Regretfully, there is no Fastned Retail and no Fastned Projects, just one Fastned spending a lot of money on building new stations. That single Fastned will write its financial results in red for the foreseeable future. But when the losses are generated by building new stations that will become profitable in the short term, the market will not complain about those losses.
Besides opening new stations, Fastned is installing more and faster chargers at its current stations. Expanding the number of chargers per station is a good way to increase sales capacity for a relatively small increase in Depreciation and Amortization (D&A). Placing 4 extra chargers at an existing station costs a lot less than building a completely new station, even without accounting for all the red tape and permitting required before a new station can be built. Nevertheless, it is no substitute for building new stations. Even in the Netherlands, we need twice the number of highway locations we have now (at nearly a hundred now). Last week, I encountered four new stations being built during a single drive home.

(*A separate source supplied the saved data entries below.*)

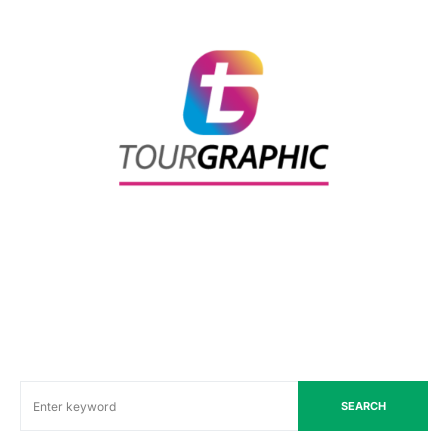
SEARCH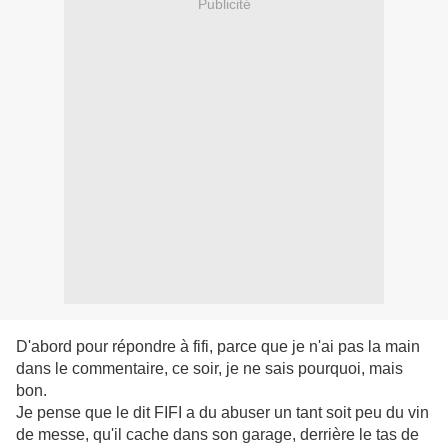
Publicité
D'abord pour répondre à fifi, parce que je n'ai pas la main
dans le commentaire, ce soir, je ne sais pourquoi, mais
bon.
Je pense que le dit FIFI a du abuser un tant soit peu du vin
de messe, qu'il cache dans son garage, derrière le tas de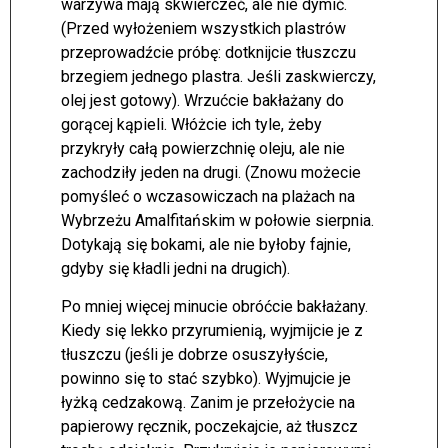
warzywa mają skwierczeć, ale nie dymić.
(Przed wyłożeniem wszystkich plastrów
przeprowadźcie próbę: dotknijcie tłuszczu
brzegiem jednego plastra. Jeśli zaskwierczy,
olej jest gotowy). Wrzućcie bakłażany do
gorącej kąpieli. Włóżcie ich tyle, żeby
przykryły całą powierzchnię oleju, ale nie
zachodziły jeden na drugi. (Znowu możecie
pomyśleć o wczasowiczach na plażach na
Wybrzeżu Amalfitańskim w połowie sierpnia.
Dotykają się bokami, ale nie byłoby fajnie,
gdyby się kładli jedni na drugich).
Po mniej więcej minucie obróćcie bakłażany.
Kiedy się lekko przyrumienią, wyjmijcie je z
tłuszczu (jeśli je dobrze osuszyłyście,
powinno się to stać szybko). Wyjmujcie je
łyżką cedzakową. Zanim je przełożycie na
papierowy ręcznik, poczekajcie, aż tłuszcz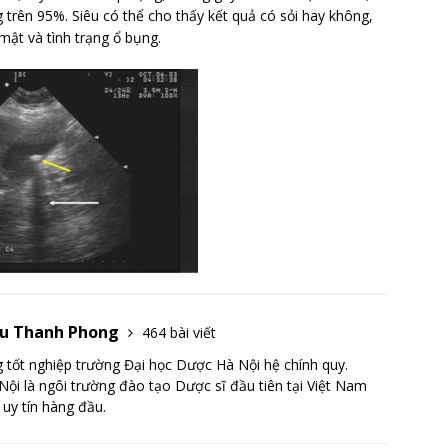
g trên 95%. Siêu có thể cho thấy kết quả có sỏi hay không,
 mật và tình trạng ổ bụng.
Lưu Thanh Phong
464 bài viết
tốt nghiệp trường Đại học Dược Hà Nội hệ chính quy.
ội là ngôi trường đào tạo Dược sĩ đầu tiên tại Việt Nam
 uy tín hàng đầu.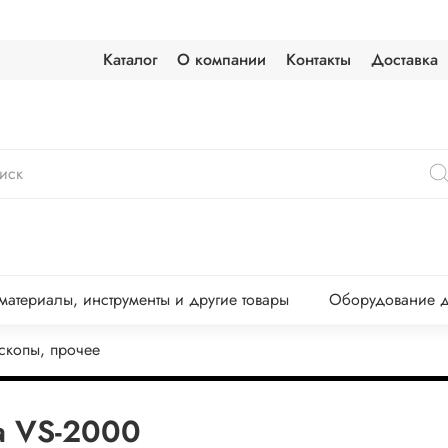
Каталог
О компании
Контакты
Доставка
атериалы, инструменты и другие товары
Оборудование д
скопы, прочее
а VS-2000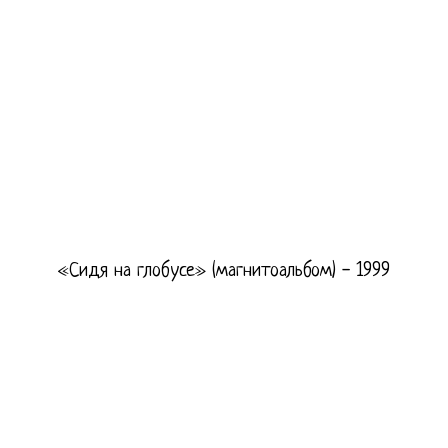
«Сидя на глобусе» (магнитоальбом) - 1999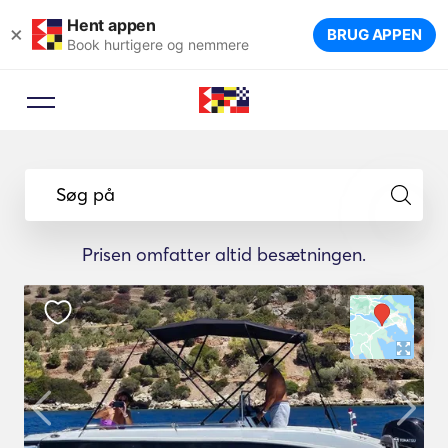
Hent appen
×
BRUG APPEN
Book hurtigere og nemmere
Søg på
Prisen omfatter altid besætningen.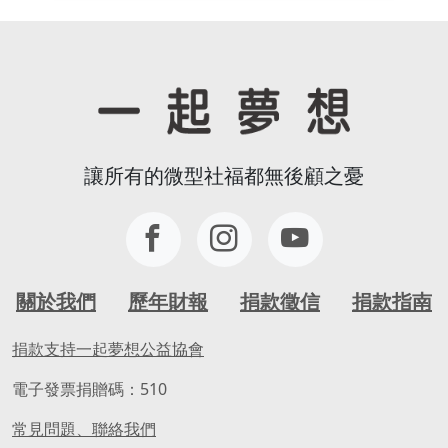
讓所有的微型社福都無後顧之憂
關於我們
歷年財報
捐款徵信
捐款指南
捐款支持一起夢想公益協會
電子發票捐贈碼：510
常見問題、聯絡我們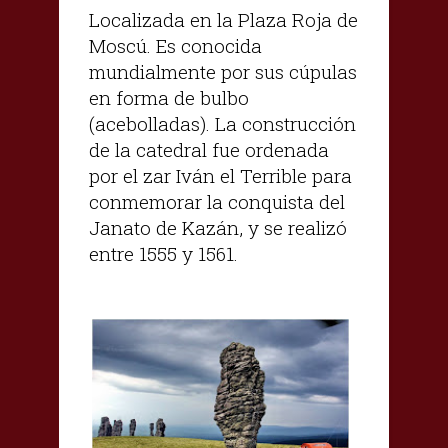
Localizada en la Plaza Roja de
Moscú. Es conocida
mundialmente por sus cúpulas
en forma de bulbo
(acebolladas). La construcción
de la catedral fue ordenada
por el zar Iván el Terrible para
conmemorar la conquista del
Janato de Kazán, y se realizó
entre 1555 y 1561.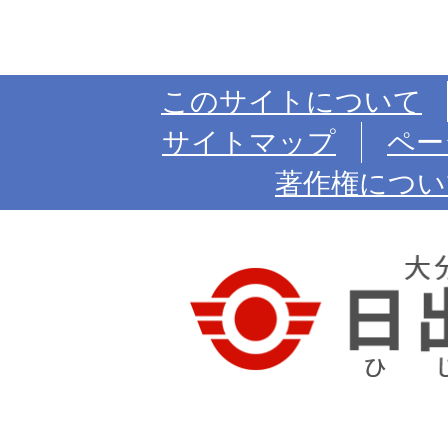
このサイトについて
サイトマップ
ペー
著作権につい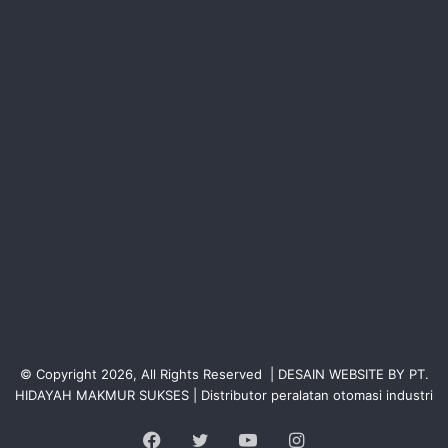
© Copyright 2026, All Rights Reserved | DESAIN WEBSITE BY PT.
HIDAYAH MAKMUR SUKSES | Distributor peralatan otomasi industri
Facebook
Twitter
YouTube
Instagram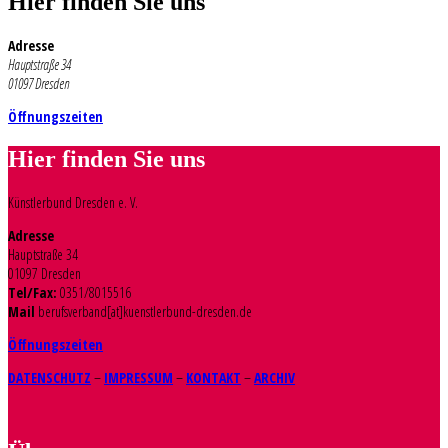
Hier finden Sie uns
Adresse
Hauptstraße 34
01097 Dresden
Öffnungszeiten
Hier finden Sie uns
Künstlerbund Dresden e. V.
Adresse
Hauptstraße 34
01097 Dresden
Tel/Fax:
0351/8015516
Mail
berufsverband[at]kuenstlerbund-dresden.de
Öffnungszeiten
DATENSCHUTZ
–
IMPRESSUM
–
KONTAKT
–
ARCHIV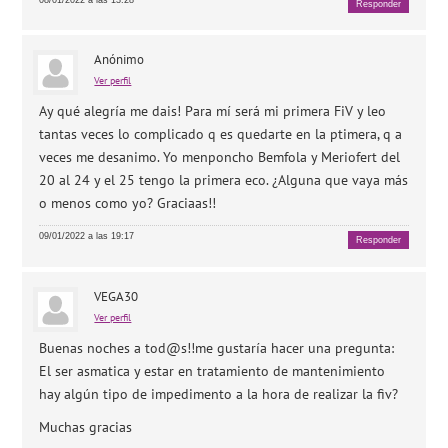
Responder
Anónimo
Ver perfil
Ay qué alegría me dais! Para mí será mi primera FiV y leo
tantas veces lo complicado q es quedarte en la ptimera, q a
veces me desanimo. Yo menponcho Bemfola y Meriofert del
20 al 24 y el 25 tengo la primera eco. ¿Alguna que vaya más
o menos como yo? Graciaas!!
09/01/2022 a las 19:17
Responder
VEGA30
Ver perfil
Buenas noches a tod@s!!me gustaría hacer una pregunta:
El ser asmatica y estar en tratamiento de mantenimiento
hay algún tipo de impedimento a la hora de realizar la fiv?
Muchas gracias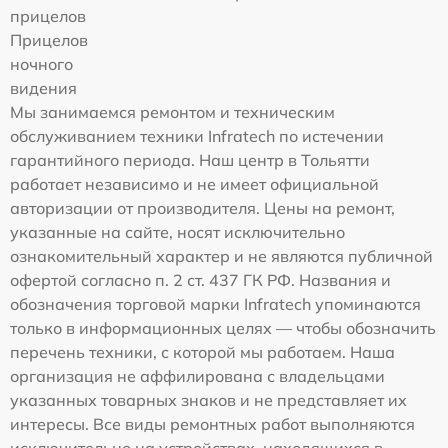
прицелов
Прицелов
ночного
видения
Мы занимаемся ремонтом и техническим
обслуживанием техники Infratech по истечении
гарантийного периода. Наш центр в Тольятти
работает независимо и не имеет официальной
авторизации от производителя. Цены на ремонт,
указанные на сайте, носят исключительно
ознакомительный характер и не являются публичной
офертой согласно п. 2 ст. 437 ГК РФ. Названия и
обозначения торговой марки Infratech упоминаются
только в информационных целях — чтобы обозначить
перечень техники, с которой мы работаем. Наша
организация не аффилирована с владельцами
указанных товарных знаков и не представляет их
интересы. Все виды ремонтных работ выполняются
исключительно на устройствах, находящихся в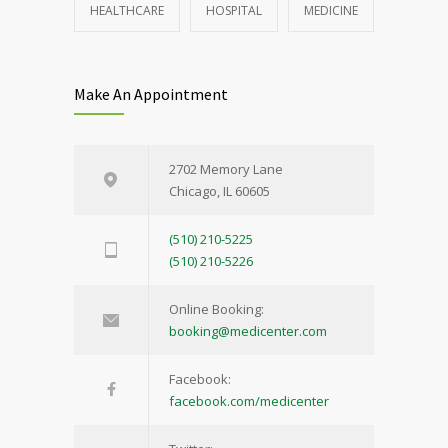
HEALTHCARE
HOSPITAL
MEDICINE
Make An Appointment
2702 Memory Lane
Chicago, IL 60605
(510) 210-5225
(510) 210-5226
Online Booking:
booking@medicenter.com
Facebook:
facebook.com/medicenter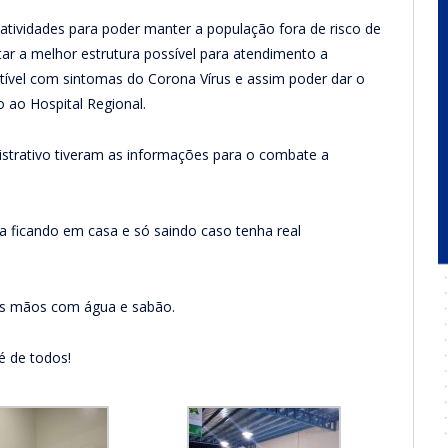
 atividades para poder manter a população fora de risco de
r a melhor estrutura possível para atendimento a
tível com sintomas do Corona Vírus e assim poder dar o
ao Hospital Regional.
istrativo tiveram as informações para o combate a
ua ficando em casa e só saindo caso tenha real
 as mãos com água e sabão.
é de todos!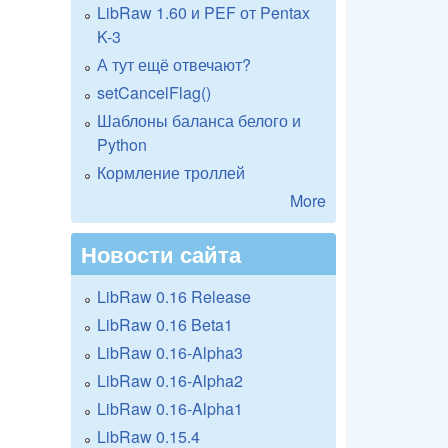
LibRaw 1.60 и PEF от Pentax
K-3
А тут ещё отвечают?
setCancelFlag()
Шаблоны баланса белого и
Python
Кормление троллей
More
Новости сайта
LibRaw 0.16 Release
LibRaw 0.16 Beta1
LibRaw 0.16-Alpha3
LibRaw 0.16-Alpha2
LibRaw 0.16-Alpha1
LibRaw 0.15.4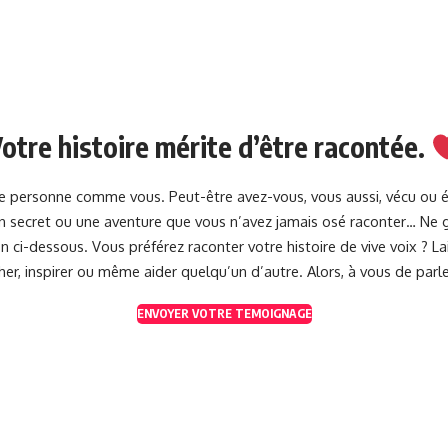
otre histoire mérite d’être racontée.
une personne comme vous. Peut-être avez-vous, vous aussi, vécu ou 
 un secret ou une aventure que vous n’avez jamais osé raconter… Ne g
 ci-dessous. Vous préférez raconter votre histoire de vive voix ? 
her, inspirer ou même aider quelqu’un d’autre. Alors, à vous de parle
ENVOYER VOTRE TEMOIGNAGE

In other countries, Fastned is expanding too. For the AAA locations along the highways, it is all about winning locations in the tenders that are starting to happen.
In France, the first tender of 9 locations has been won and a lot more tenders have started, with decisions not later than the first half of next year. Building the stations is planned for shortly after the locations are awarded.
In Germany, approximately 200 AAA locations along highways have been tendered in 4 lots, with 900 other locations in 23 lots also coming. The German federal government has a huge budget for financing these stations, but the price in entrepreneurial freedom is high. This creates a catch-22 situation for the CPOs. They can not afford not to get as many of these locations as possible for their long-term future. They can also not afford to get any of these locations if they want to keep functioning as independent commercial companies. … Some mediation is in order.
In Flanders, about 30 locations have been won in three tenders. Many of these are now being built and will open in the next couple of months. Fastned can now concentrate on find lots in great rural and urban locations. That will make the density of charging stations in Flanders about as high as in the Netherlands. Flanders will also see a sharp rise in BEV sales market share. The fiscal treatment of BiK (Benefit in Kind) company cars will exclude fossil fuel vehicles in a few years. Flanders could become Fastned’s second biggest market in 2023.
Fastned did not communicate any news about the UK and Switzerland. That does not mean nothing is happening in those countries, just nothing press release worthy.
Fastned’s ambitions are Europe wide. But every country requires a local organization. Fastned has them now in six countries. That is about thirty countries waiting. The fastest way to get Fastned to your country is pointing them to great locations. And I do not mean that you write that Rome, Milan, and Naples are great locations. If you know about lots that are for sale or for rent at a great location, that might get them interested.